Как ни странно, Уотсон и преувеличивает всезнание Холмса, и принижает его достижения. Холмс не был всеведущим. Как вы имели случай убедиться, на протяжении своей карьеры он допускал некоторые серьезные ошибки, особенно в том, что касалось Мориарти и ирландского вопроса, но влияние Холмса на британскую историю между 1880-ми годами и Первой мировой войной было значительнее, чем признавал его Босуэлл. По разным причинам Уотсон не упомянул ни об участии сыщика в предотвращении покушения на королеву Викторию, ни о его ключевой роли в становлении секретных служб, ни о его причастности к некоторым громким криминальным делам, ни о его миссии секретного посланника в Тибет, Персию и Судан.

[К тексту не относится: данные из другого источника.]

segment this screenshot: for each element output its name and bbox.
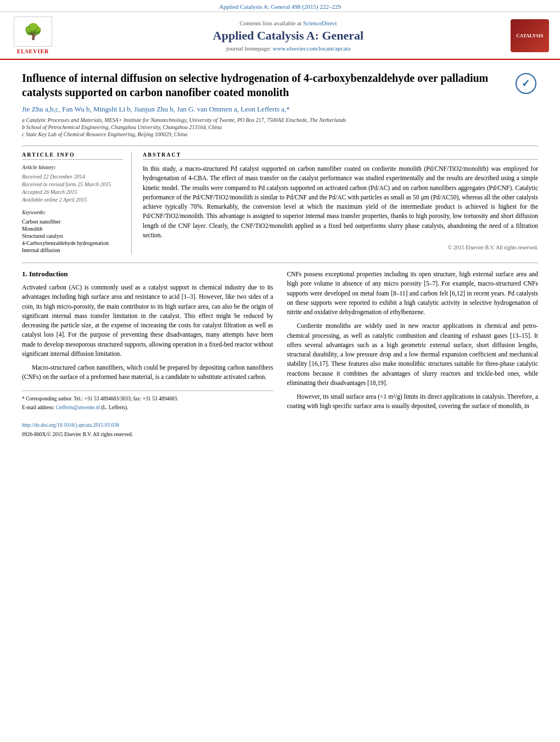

По любым меркам, это были триумфы экстраординарного человека. Шерлок Холмс одновременно был и типичным продуктом своей эпохи, класса и национальности, и бунтарем, вступившим в противоречие с ценностями и устоями общества, в котором жил. Он был нонконформистом, трудившимся ради сохранения статус-кво; рационалистом, слишком хорошо отдававшим себе отчет в опасной силе иррациональности; поборником порядка и власти закона, испытывавшим странное влечение к беспорядку и беззаконию; мизантропом, верившим в служение людям, своим собратьям. В любых обличьях, которые он принимал, Шерлок Холмс продолжает завораживать. Подробная история его многогранной карьеры, скрываемой при его жизни и после его смерти, только добавляет притягательности его загадочной личности.